Narrow the data below down to the lines containing "Adjust".
[Dataset — start]
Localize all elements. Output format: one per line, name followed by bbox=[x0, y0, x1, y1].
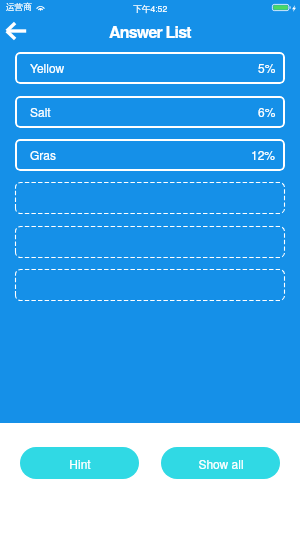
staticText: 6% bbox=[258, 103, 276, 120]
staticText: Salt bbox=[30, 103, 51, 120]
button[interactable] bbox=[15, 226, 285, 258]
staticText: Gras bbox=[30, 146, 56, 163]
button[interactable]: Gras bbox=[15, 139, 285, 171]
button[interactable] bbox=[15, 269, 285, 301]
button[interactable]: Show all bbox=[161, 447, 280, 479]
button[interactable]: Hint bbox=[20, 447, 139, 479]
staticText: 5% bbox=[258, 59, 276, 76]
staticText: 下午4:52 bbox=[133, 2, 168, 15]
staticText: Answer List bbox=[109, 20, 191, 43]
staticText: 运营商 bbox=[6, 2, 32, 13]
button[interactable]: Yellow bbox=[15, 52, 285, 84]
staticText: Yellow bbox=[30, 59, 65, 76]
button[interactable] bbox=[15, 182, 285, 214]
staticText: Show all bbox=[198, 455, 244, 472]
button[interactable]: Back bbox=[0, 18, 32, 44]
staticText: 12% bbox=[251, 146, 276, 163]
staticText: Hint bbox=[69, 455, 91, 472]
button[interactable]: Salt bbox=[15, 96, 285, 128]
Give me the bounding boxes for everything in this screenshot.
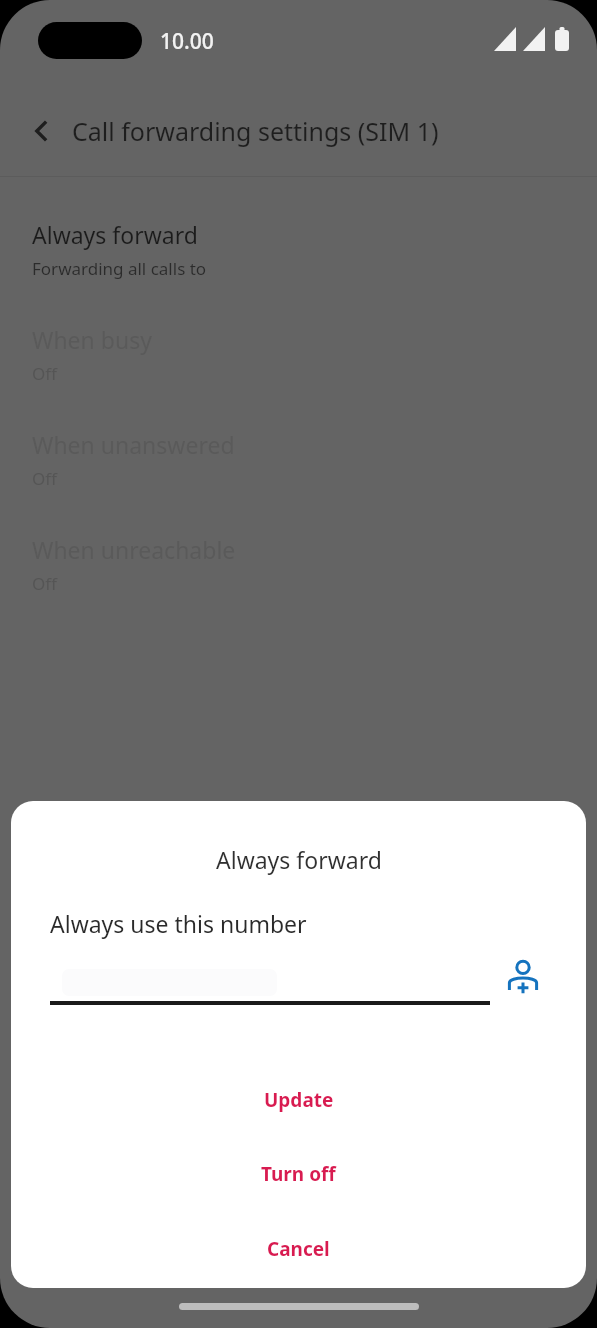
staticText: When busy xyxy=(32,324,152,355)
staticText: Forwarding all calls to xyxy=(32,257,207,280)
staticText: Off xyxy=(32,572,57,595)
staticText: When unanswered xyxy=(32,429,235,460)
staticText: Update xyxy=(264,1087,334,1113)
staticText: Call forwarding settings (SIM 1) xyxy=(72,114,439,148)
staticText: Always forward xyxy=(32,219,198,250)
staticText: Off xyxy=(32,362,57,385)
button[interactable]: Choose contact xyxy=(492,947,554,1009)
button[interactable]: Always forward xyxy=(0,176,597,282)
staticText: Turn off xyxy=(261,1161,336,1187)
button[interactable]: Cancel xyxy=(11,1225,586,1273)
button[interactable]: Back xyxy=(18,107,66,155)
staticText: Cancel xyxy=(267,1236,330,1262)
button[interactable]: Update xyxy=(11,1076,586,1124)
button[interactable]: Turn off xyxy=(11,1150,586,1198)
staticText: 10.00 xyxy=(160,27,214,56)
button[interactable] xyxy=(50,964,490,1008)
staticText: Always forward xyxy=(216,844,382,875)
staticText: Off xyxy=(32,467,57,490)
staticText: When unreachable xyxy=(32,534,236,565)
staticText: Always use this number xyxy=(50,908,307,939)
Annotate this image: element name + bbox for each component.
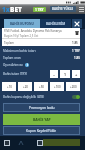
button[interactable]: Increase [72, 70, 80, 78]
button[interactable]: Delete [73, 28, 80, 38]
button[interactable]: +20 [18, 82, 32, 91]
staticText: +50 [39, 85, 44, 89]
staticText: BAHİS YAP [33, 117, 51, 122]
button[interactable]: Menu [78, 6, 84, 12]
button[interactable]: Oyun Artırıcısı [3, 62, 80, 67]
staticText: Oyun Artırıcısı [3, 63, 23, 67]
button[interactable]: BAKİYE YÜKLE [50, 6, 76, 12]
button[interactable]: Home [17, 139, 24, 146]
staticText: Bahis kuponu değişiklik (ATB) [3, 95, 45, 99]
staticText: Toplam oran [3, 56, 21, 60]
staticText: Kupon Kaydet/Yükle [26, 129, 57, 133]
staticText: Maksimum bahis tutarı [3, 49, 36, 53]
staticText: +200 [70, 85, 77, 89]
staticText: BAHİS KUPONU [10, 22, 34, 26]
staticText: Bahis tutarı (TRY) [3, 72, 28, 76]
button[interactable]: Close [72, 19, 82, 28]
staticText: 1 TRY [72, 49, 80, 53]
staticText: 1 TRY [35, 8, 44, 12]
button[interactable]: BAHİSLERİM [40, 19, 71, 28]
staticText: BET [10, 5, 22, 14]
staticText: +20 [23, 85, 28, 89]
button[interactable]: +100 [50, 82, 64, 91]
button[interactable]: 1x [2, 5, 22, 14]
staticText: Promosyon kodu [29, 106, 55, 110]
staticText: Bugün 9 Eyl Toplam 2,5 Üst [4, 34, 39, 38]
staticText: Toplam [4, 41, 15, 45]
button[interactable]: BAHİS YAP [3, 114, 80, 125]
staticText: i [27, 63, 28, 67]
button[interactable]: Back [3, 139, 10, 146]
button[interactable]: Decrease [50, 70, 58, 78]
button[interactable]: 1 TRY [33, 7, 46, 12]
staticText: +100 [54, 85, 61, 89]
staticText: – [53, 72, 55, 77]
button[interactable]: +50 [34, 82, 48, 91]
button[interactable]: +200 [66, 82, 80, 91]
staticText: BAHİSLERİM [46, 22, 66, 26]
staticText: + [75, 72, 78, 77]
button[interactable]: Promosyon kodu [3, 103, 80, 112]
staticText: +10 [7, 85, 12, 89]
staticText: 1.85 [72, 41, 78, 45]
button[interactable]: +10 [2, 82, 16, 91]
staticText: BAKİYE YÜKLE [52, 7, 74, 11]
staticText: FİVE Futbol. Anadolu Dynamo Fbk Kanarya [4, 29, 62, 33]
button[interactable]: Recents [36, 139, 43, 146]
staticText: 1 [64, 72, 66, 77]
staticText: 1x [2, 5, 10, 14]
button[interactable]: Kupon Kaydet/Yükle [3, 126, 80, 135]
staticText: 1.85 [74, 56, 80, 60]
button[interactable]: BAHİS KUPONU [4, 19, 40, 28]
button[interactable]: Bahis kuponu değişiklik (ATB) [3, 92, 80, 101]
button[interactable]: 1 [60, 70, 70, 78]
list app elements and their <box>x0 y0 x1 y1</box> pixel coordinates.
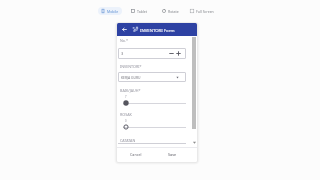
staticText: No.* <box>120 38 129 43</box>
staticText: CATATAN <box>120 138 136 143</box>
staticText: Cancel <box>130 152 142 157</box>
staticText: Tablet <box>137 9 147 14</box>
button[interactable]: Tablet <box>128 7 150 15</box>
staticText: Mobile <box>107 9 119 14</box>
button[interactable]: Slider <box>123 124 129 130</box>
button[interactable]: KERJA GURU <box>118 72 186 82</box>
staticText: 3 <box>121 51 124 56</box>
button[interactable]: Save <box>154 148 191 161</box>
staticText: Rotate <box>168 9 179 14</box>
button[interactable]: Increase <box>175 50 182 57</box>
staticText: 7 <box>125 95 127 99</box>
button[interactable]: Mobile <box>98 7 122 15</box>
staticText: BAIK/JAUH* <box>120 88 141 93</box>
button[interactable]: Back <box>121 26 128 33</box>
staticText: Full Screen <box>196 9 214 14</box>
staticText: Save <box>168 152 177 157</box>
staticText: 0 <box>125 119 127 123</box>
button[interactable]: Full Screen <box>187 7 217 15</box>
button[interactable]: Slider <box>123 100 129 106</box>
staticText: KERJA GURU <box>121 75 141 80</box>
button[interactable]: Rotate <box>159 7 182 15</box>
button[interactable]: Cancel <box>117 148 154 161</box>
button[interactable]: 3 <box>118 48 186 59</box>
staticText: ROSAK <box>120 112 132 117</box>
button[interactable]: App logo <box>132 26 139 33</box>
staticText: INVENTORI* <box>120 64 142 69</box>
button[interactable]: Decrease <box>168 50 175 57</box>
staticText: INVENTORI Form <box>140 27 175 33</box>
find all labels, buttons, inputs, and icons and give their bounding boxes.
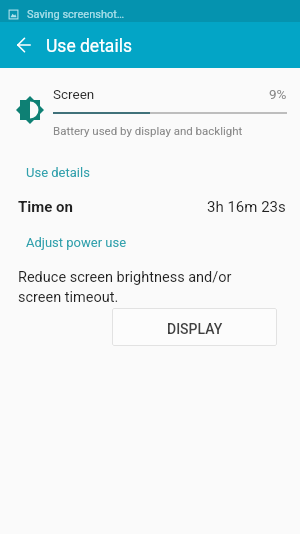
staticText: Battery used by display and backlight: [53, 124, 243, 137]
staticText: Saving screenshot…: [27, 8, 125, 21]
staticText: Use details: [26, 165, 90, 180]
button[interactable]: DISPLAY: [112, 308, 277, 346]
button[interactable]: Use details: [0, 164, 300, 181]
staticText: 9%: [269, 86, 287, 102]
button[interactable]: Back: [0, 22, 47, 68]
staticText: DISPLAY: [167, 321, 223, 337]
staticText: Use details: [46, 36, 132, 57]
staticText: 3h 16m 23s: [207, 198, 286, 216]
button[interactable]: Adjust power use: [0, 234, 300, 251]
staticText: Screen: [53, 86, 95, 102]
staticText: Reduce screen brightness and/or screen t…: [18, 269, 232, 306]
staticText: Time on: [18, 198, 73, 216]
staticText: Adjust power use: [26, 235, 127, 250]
[Dataset — finish]
> **Result for this exercise**
button[interactable]: Adjust power use: [0, 234, 300, 251]
staticText: Adjust power use: [26, 235, 127, 250]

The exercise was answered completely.